Further driving Europe’s demand for natural gas is a gap in its energy supply generated by the continent’s transition to renewable energy. It’s in a phase, MacDonald said, where neither its slowing fossil-fuel sector nor its burgeoning renewable sector can meet its energy needs.

So international demand for natural gas is rising. As the days become shorter and colder heading into the winter months, domestic demand is rising, too. Heftier energy bills are something Canadians expect each winter, but some years are costlier than others. This winter is shaping up to be a costly one, explains Michelle Leslie, senior manager of infrastructure and capital projects at Deloitte Canada.

“Forecasts indicate it’s going to be cold and snowy, especially for the central parts of the country and in the maritime provinces,” Leslie told CTVNews.ca in a phone interview on Friday. “If the forecast pans out…that will drive demand on heating systems. When you look at supply and demand, as the demand goes up, depending on what your supplies look like, you could be looking at increased prices.”

Then there’s the federal carbon tax, which applies to both natural gas and electricity generated using combustible fuel. Putting a price on carbon pollution is widely recognized as the most efficient method to reduce greenhouse gas emissions and drive innovation, but it can translate to heftier home heating and electrical bills.

Finally, MacDonald explained, natural gas prices tend to rise and fall over years-long cycles as the market overcorrects gaps between supply and demand. For example, the cost of natural gas in Alberta this July was $5.44 per gigajoule (GJ). In mid-2008, it peaked at $9.84 before falling again. In late 2005 and early 2001 it temporarily surpassed $11.

“Natural gas from 2000 to 2010 regularly traded around $6 per GJ,” MacDonald said. “Then we had a period of extreme lows from 2015 to 2020, and we’ve been seeing over the last year a return to the $6-per-gigajoule mark.”

All of these factors – domestic, international, predictable and unpredictable – spell increasing energy costs.

How much and how quickly residents’ home energy bills reflect these increases will depend on which province or territory they live in. This is because marketplace mechanisms within some provinces and territories act to mitigate or delay increases. Provincial energy retail marketplaces are either regulated or unregulated. Unregulated marketplaces tend to be more volatile, while price changes in regulated retail marketplaces tend to be more controlled.
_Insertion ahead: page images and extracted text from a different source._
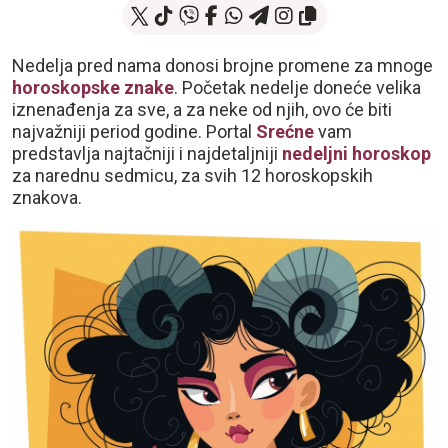
Nedelja pred nama donosi brojne promene za mnoge
horoskopske znake
. Početak nedelje doneće velika
iznenađenja za sve, a za neke od njih, ovo će biti
najvažniji period godine. Portal
Srećne
vam
predstavlja najtačniji i najdetaljniji
nedeljni horoskop
za narednu sedmicu, za svih 12 horoskopskih
znakova.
“Everyone’s prices will be going up with time,” MacDonald said. “I think one of the biggest regional differences right now is the speed at which they are going up, and the regulated marketplaces are a little slower than the unregulated.”
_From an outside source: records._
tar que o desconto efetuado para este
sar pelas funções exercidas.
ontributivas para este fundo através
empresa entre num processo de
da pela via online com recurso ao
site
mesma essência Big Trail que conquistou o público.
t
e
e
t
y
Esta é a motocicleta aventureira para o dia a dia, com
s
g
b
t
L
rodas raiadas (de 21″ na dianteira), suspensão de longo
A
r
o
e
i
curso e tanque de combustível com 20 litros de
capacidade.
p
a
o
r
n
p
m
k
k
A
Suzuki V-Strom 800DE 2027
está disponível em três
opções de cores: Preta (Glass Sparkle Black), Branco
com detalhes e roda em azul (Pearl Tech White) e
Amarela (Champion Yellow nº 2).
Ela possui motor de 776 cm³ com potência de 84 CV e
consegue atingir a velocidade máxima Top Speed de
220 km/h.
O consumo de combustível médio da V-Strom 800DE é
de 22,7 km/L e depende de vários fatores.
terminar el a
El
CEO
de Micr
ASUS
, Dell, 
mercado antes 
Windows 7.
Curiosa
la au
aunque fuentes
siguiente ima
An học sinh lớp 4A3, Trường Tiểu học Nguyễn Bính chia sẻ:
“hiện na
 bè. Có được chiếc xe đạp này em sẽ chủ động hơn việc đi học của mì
Ontario’s marketplace is technically deregulated, but most consumers purchase from entities whose rates are regulated by the province, like Enbridge Gas and EPCOR Natural Gas Limited Partnership. The Ontario Energy Board announced in June it would allow Enbridge to increase natural gas prices by 20 per cent, but MacDonald said that increase actually reflects debt Enbridge was asked to absorb when the market price of natural gas rose during the pandemic, to avoid passing the increase to consumers at a time when many people were unable to work.

“Ontario asked Enbridge to take on $527 million in debt to cover the increases, so up until recently, the bills weren’t increasing,” he explained. “But now they have to start to recapture (that) debt.”

Regional nuances aside, MacDonald and Leslie both agree that Canadians aren’t likely to see home energy prices fall again soon.

“As of right now, there’s not a lot of reason to think prices will be going down in the next two to three years,” MacDonald said.

Leslie elaborated, adding that all signs point to domestic and global demand for natural gas continuing to rise for the foreseeable future, driving up prices if supply can’t keep up.

“With the forecast that’s in the cards for Canada and North America this winter, with everything that’s going on with Russia and Ukraine and Europe’s energy woes, I don’t expect the demand for natural gas to decrease,” she said. “In fact I expect it to increase.”